START Data listing
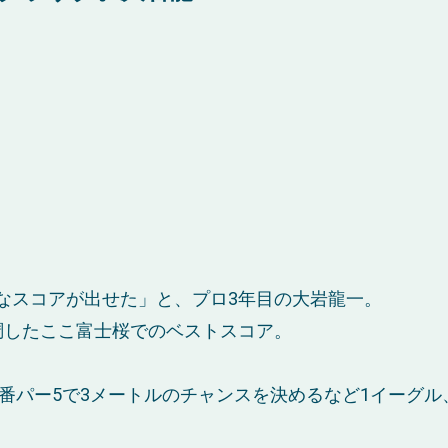
なスコアが出せた」と、プロ3年目の大岩龍一。
調したここ富士桜でのベストスコア。
3番パー5で3メートルのチャンスを決めるなど1イーグル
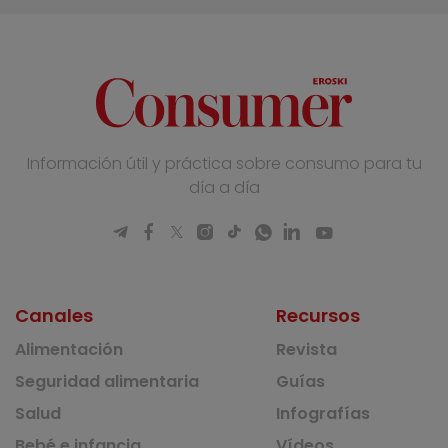
Información útil y práctica sobre consumo para tu
día a día
Canales
Recursos
Alimentación
Revista
Seguridad alimentaria
Guías
Salud
Infografías
Bebé e infancia
Vídeos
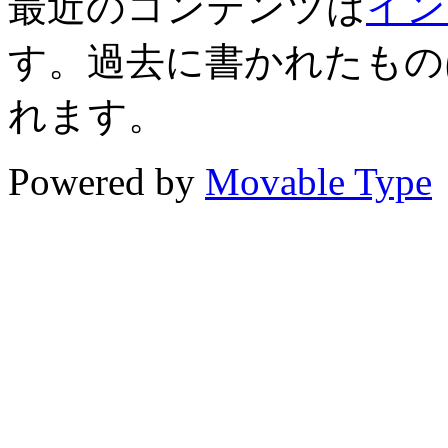
最近のコンテンツは
イン
す。過去に書かれたもの
れます。
Powered by
Movable Type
END Data listing
• Work instruction: Pictures are not part of the copy; output everything else in the records exactly.

• Solution:
なスコアが出せた」と、プロ3年目の大岩龍一。
調したここ富士桜でのベストスコア。
3番パー5で3メートルのチャンスを決めるなど1イーグル
Información útil y práctica sobre consumo para tu
día a día
Canales
Recursos
Alimentación
Revista
Seguridad alimentaria
Guías
Salud
Infografías
Bebé e infancia
Vídeos
最近のコンテンツは
イン
す。過去に書かれたもの
れます。
Powered by
Movable Type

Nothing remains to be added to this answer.